- Opening Delimiter -

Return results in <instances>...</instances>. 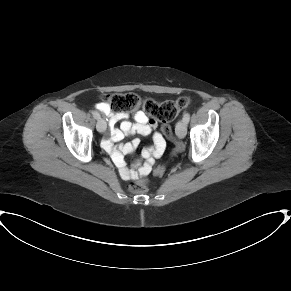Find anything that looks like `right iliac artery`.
Listing matches in <instances>:
<instances>
[{
  "mask_svg": "<svg viewBox=\"0 0 291 291\" xmlns=\"http://www.w3.org/2000/svg\"><path fill=\"white\" fill-rule=\"evenodd\" d=\"M92 114L95 119H100V114L97 111H93Z\"/></svg>",
  "mask_w": 291,
  "mask_h": 291,
  "instance_id": "1",
  "label": "right iliac artery"
}]
</instances>
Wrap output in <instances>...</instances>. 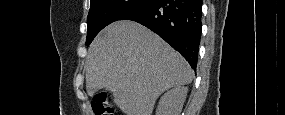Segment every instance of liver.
Here are the masks:
<instances>
[{"label":"liver","instance_id":"1","mask_svg":"<svg viewBox=\"0 0 285 115\" xmlns=\"http://www.w3.org/2000/svg\"><path fill=\"white\" fill-rule=\"evenodd\" d=\"M85 70L88 95L105 88L126 115H151L164 91L189 84L194 76L178 52L133 21L114 22L99 33Z\"/></svg>","mask_w":285,"mask_h":115}]
</instances>
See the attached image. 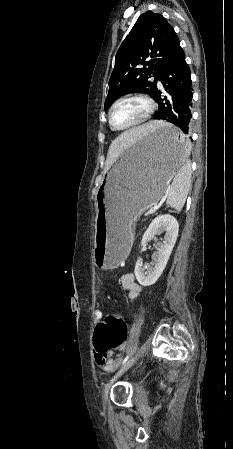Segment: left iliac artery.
<instances>
[{
  "label": "left iliac artery",
  "instance_id": "44dca946",
  "mask_svg": "<svg viewBox=\"0 0 233 449\" xmlns=\"http://www.w3.org/2000/svg\"><path fill=\"white\" fill-rule=\"evenodd\" d=\"M130 353L128 355H126V357L123 359L122 364H124L130 357Z\"/></svg>",
  "mask_w": 233,
  "mask_h": 449
}]
</instances>
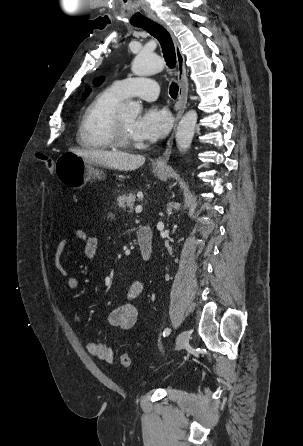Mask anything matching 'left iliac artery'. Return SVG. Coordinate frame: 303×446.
<instances>
[{"label":"left iliac artery","instance_id":"44dca946","mask_svg":"<svg viewBox=\"0 0 303 446\" xmlns=\"http://www.w3.org/2000/svg\"><path fill=\"white\" fill-rule=\"evenodd\" d=\"M171 333V329L170 328H165L163 331V336L166 337Z\"/></svg>","mask_w":303,"mask_h":446}]
</instances>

- Closing Delimiter -

- _EXERCISE OBJECTIVE_: Repeat exactly the lines from the one containing "Mask anything matching" to the last line of the data above, both included, and write no pictures into the copy.

- _RESULT FOR THIS EXERCISE_:
Mask anything matching 'left iliac artery'. Return SVG. Coordinate frame: 303×446.
<instances>
[{"label":"left iliac artery","instance_id":"44dca946","mask_svg":"<svg viewBox=\"0 0 303 446\" xmlns=\"http://www.w3.org/2000/svg\"><path fill=\"white\" fill-rule=\"evenodd\" d=\"M171 333V329L170 328H165L163 331V336L166 337Z\"/></svg>","mask_w":303,"mask_h":446}]
</instances>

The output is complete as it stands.